Today was Dancer's first time in Rally (mine too) and I was unsure what to expect....well....We were second in class with a 99 and the first place was a 99 as well but slightly faster time! It was alot of fun and I can't wait until tomorrow to go again


----------



## Augie's Mom (Sep 28, 2007)

Congratulations, that is a fabulous score! Good Luck tomorrow.


----------



## 3SweetGoldens (Feb 28, 2007)

Congratulations!! That score is AWESOME!! Best of luck tomorrow!


----------



## AmberSunrise (Apr 1, 2009)

Woo-hoo! Congratulations


----------



## hotel4dogs (Sep 29, 2008)

great job!!! keep it up!


----------



## GoldenSail (Dec 30, 2008)

Awesome score!


----------



## grcharlie (Nov 10, 2007)

That is wonderful that you both enjoyed it.
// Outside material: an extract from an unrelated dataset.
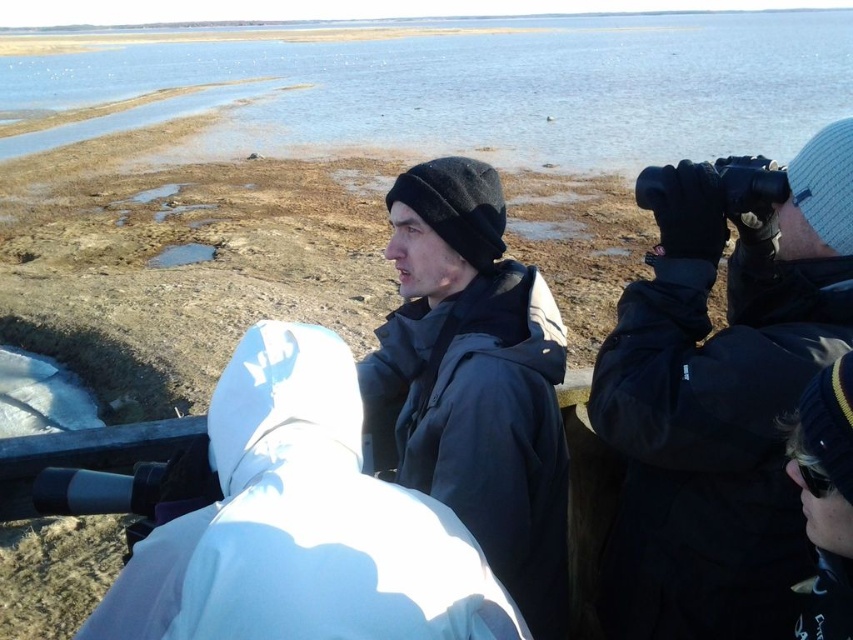 You are a member of the birdwatching group and want to locate the black matte binoculars at upper right. Based on the coordinates provided, where should you look in the image?

You should look at point (720, 401) in the image to find the black matte binoculars at upper right.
I have been thinking of Rally. Right now I got Andy in Beg Agility class. Today was the second class. I take him to the park about 1/2 early, so he can focus more. It was 58 degrees out when I left the house and by the time the class was over it was 80. I was sweating! I had a great time today.....today they added the tunnel and hoops......Im so proud of my boy he did so good...I had a hard time keeping up and running....LOL. He shot though it like nothing. Walking is hard enough but running for an hour.....have not done in years......LOL. Best exercise ever.....LOL.

Des


----------



## peeps (Sep 12, 2007)

YIPPEEEE New Rally Novice Dancer! she completed the final two legs of her title today! Also placed third in her class!


----------



## mikeynote (Jun 30, 2009)

Cograts!! Way to go!


----------



## New Golden Mom (Dec 17, 2008)

Congratulations..that's awesome!


----------



## Ljilly28 (Jan 22, 2008)

Awesome job with Miss Dancer, Niome. Rally O is so much fun.


----------



## peeps (Sep 12, 2007)

Thanks all  We went ahead and tried our hand at Rally Advanced today...I wasn't expecting much as Dancer hasn't ever been over any jumps etc but we got our first RA leg today .....WITH A HIGH IN CLASS!!! What a great dog Dancer is!!!


----------